** WORKING DATA follows **

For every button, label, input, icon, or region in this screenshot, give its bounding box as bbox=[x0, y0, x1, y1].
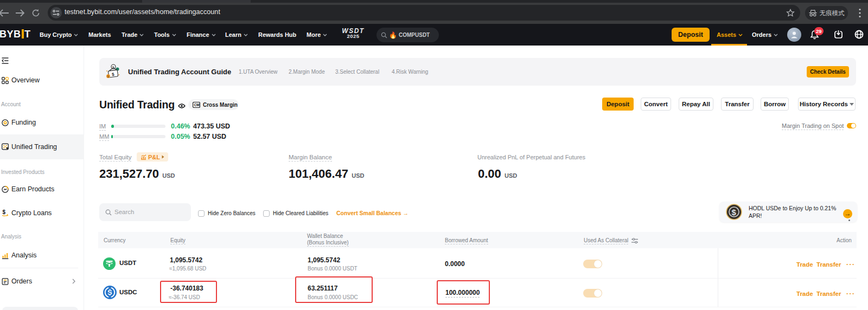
svg-text:$: $ bbox=[3, 209, 6, 215]
svg-text:$: $ bbox=[107, 75, 109, 78]
svg-text:$: $ bbox=[732, 208, 737, 217]
svg-text:CM: CM bbox=[194, 103, 200, 107]
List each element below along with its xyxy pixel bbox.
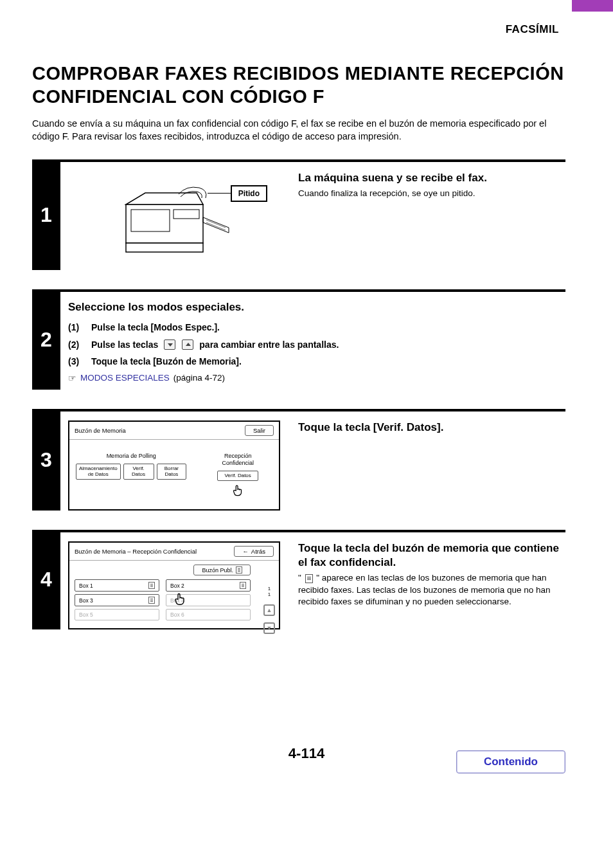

** End of WORKING DATA **

_THE PROBLEM_
Return the full set of lines above word for word and with no pictures.

_SOLUTION TO THIS EXERCISE_
For every button, label, input, icon, or region in this screenshot, give its bounding box as bbox=[x0, y0, x1, y1].
svg-text:$: $ bbox=[3, 209, 6, 215]
svg-text:$: $ bbox=[107, 75, 109, 78]
svg-text:$: $ bbox=[732, 208, 737, 217]
svg-text:CM: CM bbox=[194, 103, 200, 107]
List each element below along with its xyxy pixel bbox.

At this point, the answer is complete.